[[ Material for this exercise open ]]

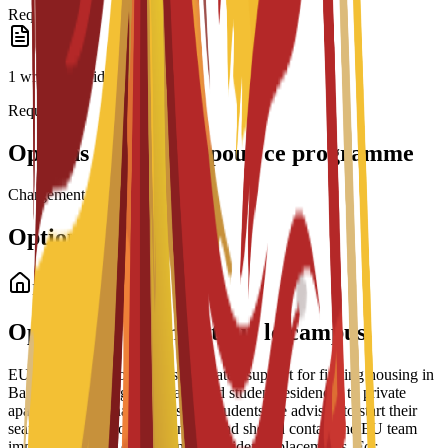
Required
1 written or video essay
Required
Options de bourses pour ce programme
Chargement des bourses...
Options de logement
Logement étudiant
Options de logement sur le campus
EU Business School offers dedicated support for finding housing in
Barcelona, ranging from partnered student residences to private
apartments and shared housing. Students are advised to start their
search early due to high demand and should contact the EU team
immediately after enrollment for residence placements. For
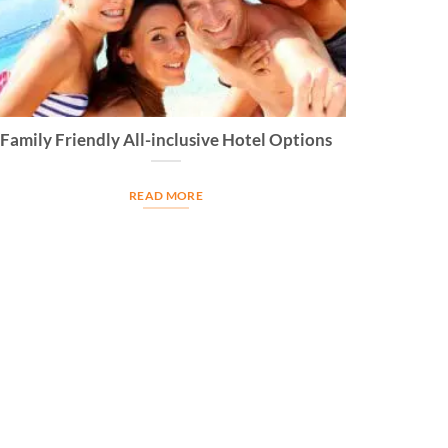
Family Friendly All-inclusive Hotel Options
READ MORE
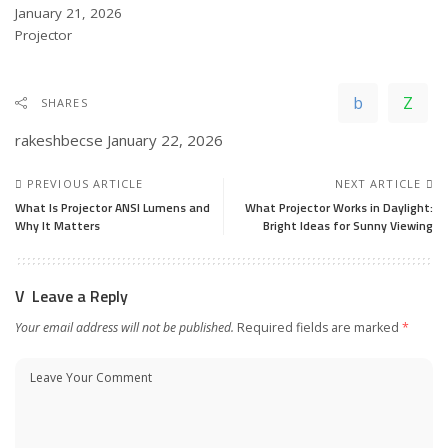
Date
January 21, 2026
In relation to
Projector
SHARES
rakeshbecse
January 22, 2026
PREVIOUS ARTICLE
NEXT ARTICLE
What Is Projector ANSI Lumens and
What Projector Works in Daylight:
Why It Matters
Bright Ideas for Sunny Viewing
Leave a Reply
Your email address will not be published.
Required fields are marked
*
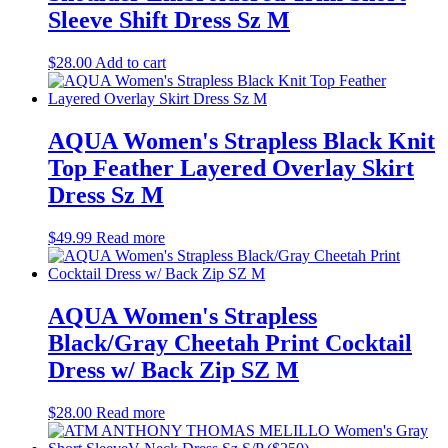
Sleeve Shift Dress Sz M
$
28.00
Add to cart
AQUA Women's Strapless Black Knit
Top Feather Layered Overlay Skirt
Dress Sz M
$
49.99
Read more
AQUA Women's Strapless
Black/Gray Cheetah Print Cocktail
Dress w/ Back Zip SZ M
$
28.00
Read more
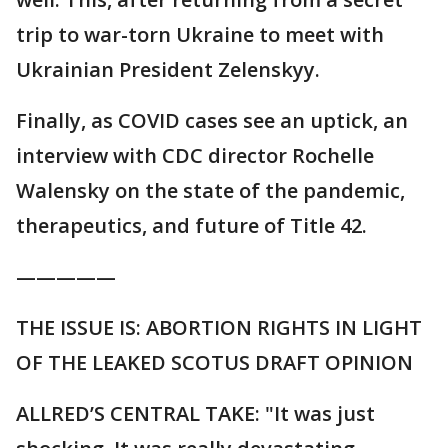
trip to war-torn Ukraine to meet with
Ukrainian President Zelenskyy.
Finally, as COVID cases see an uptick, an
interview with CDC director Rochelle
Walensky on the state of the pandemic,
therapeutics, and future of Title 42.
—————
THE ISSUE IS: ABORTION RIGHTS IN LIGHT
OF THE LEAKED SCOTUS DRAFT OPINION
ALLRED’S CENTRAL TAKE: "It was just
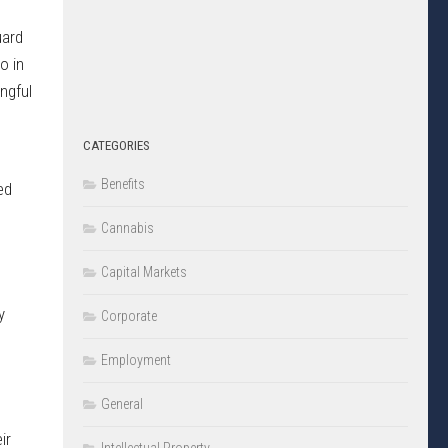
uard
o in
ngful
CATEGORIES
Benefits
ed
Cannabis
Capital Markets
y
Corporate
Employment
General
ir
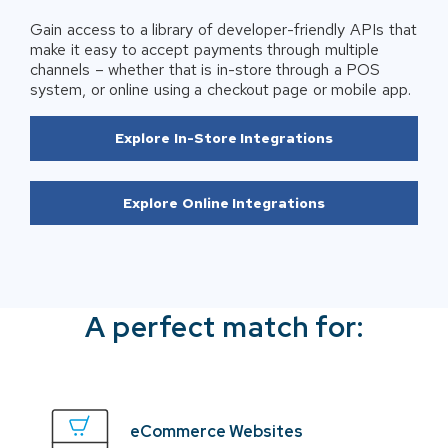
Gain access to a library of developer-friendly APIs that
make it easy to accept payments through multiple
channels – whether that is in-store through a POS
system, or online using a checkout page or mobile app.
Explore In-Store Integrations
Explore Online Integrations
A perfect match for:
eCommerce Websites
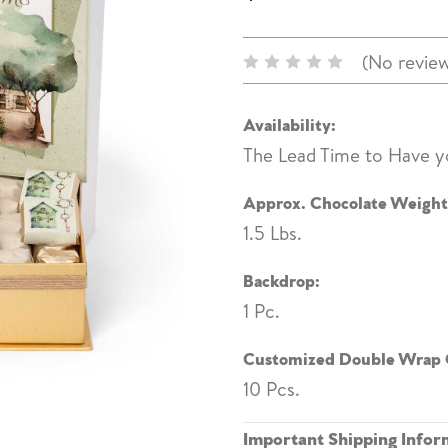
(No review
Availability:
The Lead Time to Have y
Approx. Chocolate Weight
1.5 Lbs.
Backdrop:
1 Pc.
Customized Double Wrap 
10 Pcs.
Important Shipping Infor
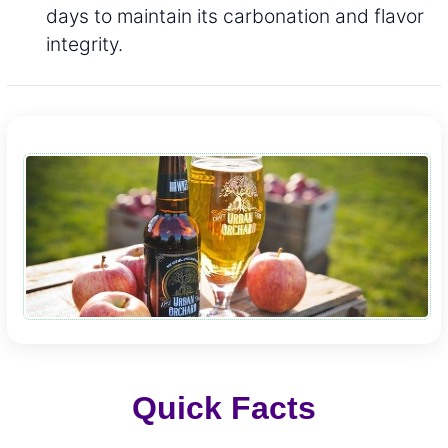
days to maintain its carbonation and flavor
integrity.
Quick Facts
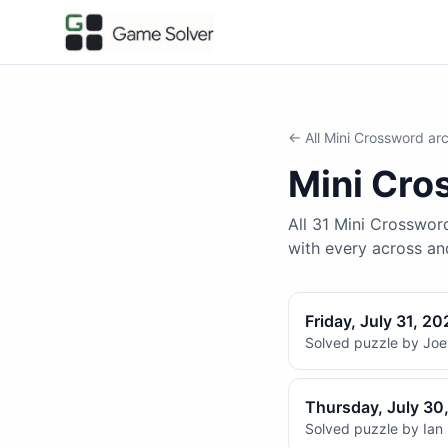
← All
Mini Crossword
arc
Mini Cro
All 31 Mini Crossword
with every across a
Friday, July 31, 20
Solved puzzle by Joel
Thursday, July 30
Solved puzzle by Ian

[[ Material for this exercise closed ]]

In the records above, locate the line containing "PREVIOUS ARTICLE", then copy exactly that line and every line after it through the end, omitting pictures.

#### [Problem solution]
PREVIOUS ARTICLE
NEXT ARTICLE
What Is Projector ANSI Lumens and
What Projector Works in Daylight:
Why It Matters
Bright Ideas for Sunny Viewing
Leave a Reply
Your email address will not be published.
Required fields are marked
*
Sleeve Shift Dress Sz M
$
28.00
Add to cart
AQUA Women's Strapless Black Knit
Top Feather Layered Overlay Skirt
Dress Sz M
$
49.99
Read more
AQUA Women's Strapless
Black/Gray Cheetah Print Cocktail
Dress w/ Back Zip SZ M
$
28.00
Read more
trip to war-torn Ukraine to meet with
Ukrainian President Zelenskyy.
Finally, as COVID cases see an uptick, an
interview with CDC director Rochelle
Walensky on the state of the pandemic,
therapeutics, and future of Title 42.
—————
THE ISSUE IS: ABORTION RIGHTS IN LIGHT
OF THE LEAKED SCOTUS DRAFT OPINION
ALLRED’S CENTRAL TAKE: "It was just
uard
o in
ngful
CATEGORIES
Benefits
ed
Cannabis
Capital Markets
y
Corporate
Employment
General
ir
Gain access to a library of developer-friendly APIs that
make it easy to accept payments through multiple
channels – whether that is in-store through a POS
system, or online using a checkout page or mobile app.
Explore In-Store Integrations
Explore Online Integrations
A perfect match for:
eCommerce Websites
(No review
Availability:
The Lead Time to Have y
Approx. Chocolate Weight
1.5 Lbs.
Backdrop:
1 Pc.
Customized Double Wrap 
10 Pcs.
Important Shipping Infor
days to maintain its carbonation and flavor
integrity.
Quick Facts
← All
Mini Crossword
arc
Mini Cro
All 31 Mini Crossword
with every across a
Friday, July 31, 20
Solved puzzle by Joel
Thursday, July 30
Solved puzzle by Ian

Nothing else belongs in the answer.